Why are these constructs using pre and post-increment undefined behavior?

PiX picture PiX · Jun 4, 2009 · Viewed 78.7k times · Source
#include <stdio.h>

int main(void)
{
   int i = 0;
   i = i++ + ++i;
   printf("%d\n", i); // 3

   i = 1;
   i = (i++);
   printf("%d\n", i); // 2 Should be 1, no ?

   volatile int u = 0;
   u = u++ + ++u;
   printf("%d\n", u); // 1

   u = 1;
   u = (u++);
   printf("%d\n", u); // 2 Should also be one, no ?

   register int v = 0;
   v = v++ + ++v;
   printf("%d\n", v); // 3 (Should be the same as u ?)

   int w = 0;
   printf("%d %d\n", ++w, w); // shouldn't this print 1 1

   int x[2] = { 5, 8 }, y = 0;
   x[y] = y ++;
   printf("%d %d\n", x[0], x[1]); // shouldn't this print 0 8? or 5 0?
}

Answer

unwind picture unwind · Jun 4, 2009

C has the concept of undefined behavior, i.e. some language constructs are syntactically valid but you can't predict the behavior when the code is run.

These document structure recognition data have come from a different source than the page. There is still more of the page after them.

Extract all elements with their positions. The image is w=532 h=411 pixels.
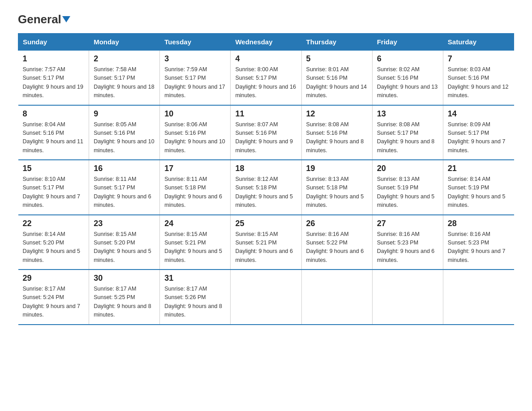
day-info: Sunrise: 8:08 AMSunset: 5:17 PMDaylight:… xyxy=(377,120,438,155)
day-number: 16 xyxy=(94,164,155,173)
calendar-cell xyxy=(372,270,443,325)
calendar-cell: 30Sunrise: 8:17 AMSunset: 5:25 PMDayligh… xyxy=(89,270,160,325)
calendar-week-row: 29Sunrise: 8:17 AMSunset: 5:24 PMDayligh… xyxy=(18,270,514,325)
page-header: General xyxy=(18,13,514,24)
day-info: Sunrise: 8:14 AMSunset: 5:19 PMDaylight:… xyxy=(448,175,510,210)
day-number: 30 xyxy=(94,274,155,283)
day-info: Sunrise: 7:57 AMSunset: 5:17 PMDaylight:… xyxy=(23,65,85,100)
calendar-cell: 24Sunrise: 8:15 AMSunset: 5:21 PMDayligh… xyxy=(160,215,231,270)
day-number: 12 xyxy=(306,109,368,119)
calendar-cell: 19Sunrise: 8:13 AMSunset: 5:18 PMDayligh… xyxy=(301,160,372,215)
calendar-cell: 14Sunrise: 8:09 AMSunset: 5:17 PMDayligh… xyxy=(443,105,514,160)
weekday-header-wednesday: Wednesday xyxy=(231,34,301,51)
calendar-cell: 27Sunrise: 8:16 AMSunset: 5:23 PMDayligh… xyxy=(372,215,443,270)
day-number: 20 xyxy=(377,164,438,173)
calendar-cell: 16Sunrise: 8:11 AMSunset: 5:17 PMDayligh… xyxy=(89,160,160,215)
day-info: Sunrise: 8:13 AMSunset: 5:18 PMDaylight:… xyxy=(306,175,368,210)
weekday-header-sunday: Sunday xyxy=(18,34,89,51)
calendar-week-row: 1Sunrise: 7:57 AMSunset: 5:17 PMDaylight… xyxy=(18,51,514,105)
day-number: 31 xyxy=(164,274,226,283)
day-info: Sunrise: 8:11 AMSunset: 5:17 PMDaylight:… xyxy=(94,175,155,210)
day-info: Sunrise: 8:07 AMSunset: 5:16 PMDaylight:… xyxy=(235,120,296,155)
calendar-cell: 15Sunrise: 8:10 AMSunset: 5:17 PMDayligh… xyxy=(18,160,89,215)
day-number: 25 xyxy=(235,219,296,228)
day-info: Sunrise: 8:04 AMSunset: 5:16 PMDaylight:… xyxy=(23,120,85,155)
day-info: Sunrise: 8:17 AMSunset: 5:25 PMDaylight:… xyxy=(94,285,155,320)
day-info: Sunrise: 8:06 AMSunset: 5:16 PMDaylight:… xyxy=(164,120,226,155)
day-info: Sunrise: 8:10 AMSunset: 5:17 PMDaylight:… xyxy=(23,175,85,210)
day-number: 18 xyxy=(235,164,296,173)
day-number: 26 xyxy=(306,219,368,228)
day-info: Sunrise: 8:08 AMSunset: 5:16 PMDaylight:… xyxy=(306,120,368,155)
day-info: Sunrise: 8:14 AMSunset: 5:20 PMDaylight:… xyxy=(23,230,85,265)
calendar-cell: 4Sunrise: 8:00 AMSunset: 5:17 PMDaylight… xyxy=(231,51,301,105)
day-info: Sunrise: 8:15 AMSunset: 5:20 PMDaylight:… xyxy=(94,230,155,265)
day-info: Sunrise: 8:16 AMSunset: 5:23 PMDaylight:… xyxy=(377,230,438,265)
day-info: Sunrise: 8:16 AMSunset: 5:22 PMDaylight:… xyxy=(306,230,368,265)
day-number: 6 xyxy=(377,54,438,64)
day-number: 28 xyxy=(448,219,510,228)
calendar-cell: 3Sunrise: 7:59 AMSunset: 5:17 PMDaylight… xyxy=(160,51,231,105)
day-info: Sunrise: 7:59 AMSunset: 5:17 PMDaylight:… xyxy=(164,65,226,100)
calendar-week-row: 15Sunrise: 8:10 AMSunset: 5:17 PMDayligh… xyxy=(18,160,514,215)
day-info: Sunrise: 8:01 AMSunset: 5:16 PMDaylight:… xyxy=(306,65,368,100)
calendar-cell: 9Sunrise: 8:05 AMSunset: 5:16 PMDaylight… xyxy=(89,105,160,160)
day-info: Sunrise: 8:13 AMSunset: 5:19 PMDaylight:… xyxy=(377,175,438,210)
calendar-cell xyxy=(231,270,301,325)
calendar-cell: 11Sunrise: 8:07 AMSunset: 5:16 PMDayligh… xyxy=(231,105,301,160)
day-number: 5 xyxy=(306,54,368,64)
weekday-header-row: SundayMondayTuesdayWednesdayThursdayFrid… xyxy=(18,34,514,51)
calendar-cell xyxy=(443,270,514,325)
day-info: Sunrise: 8:03 AMSunset: 5:16 PMDaylight:… xyxy=(448,65,510,100)
day-info: Sunrise: 8:11 AMSunset: 5:18 PMDaylight:… xyxy=(164,175,226,210)
day-number: 14 xyxy=(448,109,510,119)
day-number: 27 xyxy=(377,219,438,228)
weekday-header-saturday: Saturday xyxy=(443,34,514,51)
calendar-cell: 10Sunrise: 8:06 AMSunset: 5:16 PMDayligh… xyxy=(160,105,231,160)
calendar-cell: 5Sunrise: 8:01 AMSunset: 5:16 PMDaylight… xyxy=(301,51,372,105)
day-info: Sunrise: 8:05 AMSunset: 5:16 PMDaylight:… xyxy=(94,120,155,155)
weekday-header-thursday: Thursday xyxy=(301,34,372,51)
calendar-cell: 2Sunrise: 7:58 AMSunset: 5:17 PMDaylight… xyxy=(89,51,160,105)
day-number: 22 xyxy=(23,219,85,228)
logo-triangle-icon xyxy=(62,16,70,22)
day-number: 29 xyxy=(23,274,85,283)
calendar-body: 1Sunrise: 7:57 AMSunset: 5:17 PMDaylight… xyxy=(18,51,514,325)
calendar-cell: 29Sunrise: 8:17 AMSunset: 5:24 PMDayligh… xyxy=(18,270,89,325)
calendar-cell: 1Sunrise: 7:57 AMSunset: 5:17 PMDaylight… xyxy=(18,51,89,105)
calendar-cell: 23Sunrise: 8:15 AMSunset: 5:20 PMDayligh… xyxy=(89,215,160,270)
day-number: 3 xyxy=(164,54,226,64)
day-number: 2 xyxy=(94,54,155,64)
day-number: 13 xyxy=(377,109,438,119)
day-number: 24 xyxy=(164,219,226,228)
day-number: 15 xyxy=(23,164,85,173)
calendar-cell: 21Sunrise: 8:14 AMSunset: 5:19 PMDayligh… xyxy=(443,160,514,215)
day-info: Sunrise: 8:15 AMSunset: 5:21 PMDaylight:… xyxy=(164,230,226,265)
day-info: Sunrise: 8:12 AMSunset: 5:18 PMDaylight:… xyxy=(235,175,296,210)
logo: General xyxy=(18,13,70,24)
weekday-header-friday: Friday xyxy=(372,34,443,51)
day-number: 1 xyxy=(23,54,85,64)
day-number: 8 xyxy=(23,109,85,119)
calendar-cell: 20Sunrise: 8:13 AMSunset: 5:19 PMDayligh… xyxy=(372,160,443,215)
calendar-cell: 13Sunrise: 8:08 AMSunset: 5:17 PMDayligh… xyxy=(372,105,443,160)
calendar-cell: 22Sunrise: 8:14 AMSunset: 5:20 PMDayligh… xyxy=(18,215,89,270)
calendar-cell: 8Sunrise: 8:04 AMSunset: 5:16 PMDaylight… xyxy=(18,105,89,160)
calendar-cell: 7Sunrise: 8:03 AMSunset: 5:16 PMDaylight… xyxy=(443,51,514,105)
day-number: 23 xyxy=(94,219,155,228)
weekday-header-monday: Monday xyxy=(89,34,160,51)
calendar-cell: 25Sunrise: 8:15 AMSunset: 5:21 PMDayligh… xyxy=(231,215,301,270)
day-info: Sunrise: 8:15 AMSunset: 5:21 PMDaylight:… xyxy=(235,230,296,265)
day-number: 19 xyxy=(306,164,368,173)
weekday-header-tuesday: Tuesday xyxy=(160,34,231,51)
day-number: 7 xyxy=(448,54,510,64)
day-info: Sunrise: 8:09 AMSunset: 5:17 PMDaylight:… xyxy=(448,120,510,155)
calendar-cell xyxy=(301,270,372,325)
day-info: Sunrise: 8:00 AMSunset: 5:17 PMDaylight:… xyxy=(235,65,296,100)
calendar-cell: 12Sunrise: 8:08 AMSunset: 5:16 PMDayligh… xyxy=(301,105,372,160)
calendar-table: SundayMondayTuesdayWednesdayThursdayFrid… xyxy=(18,33,514,325)
day-info: Sunrise: 8:16 AMSunset: 5:23 PMDaylight:… xyxy=(448,230,510,265)
day-number: 21 xyxy=(448,164,510,173)
day-info: Sunrise: 8:17 AMSunset: 5:26 PMDaylight:… xyxy=(164,285,226,320)
day-number: 10 xyxy=(164,109,226,119)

As far as I know, the standard doesn't explicitly say why the concept of undefined behavior exists. In my mind, it's simply because the language designers wanted there to be some leeway in the semantics, instead of i.e. requiring that all implementations handle integer overflow in the exact same way, which would very likely impose serious performance costs, they just left the behavior undefined so that if you write code that causes integer overflow, anything can happen.

So, with that in mind, why are these "issues"? The language clearly says that certain things lead to undefined behavior. There is no problem, there is no "should" involved. If the undefined behavior changes when one of the involved variables is declared volatile, that doesn't prove or change anything. It is undefined; you cannot reason about the behavior.

Your most interesting-looking example, the one with

u = (u++);

is a text-book example of undefined behavior (see Wikipedia's entry on sequence points).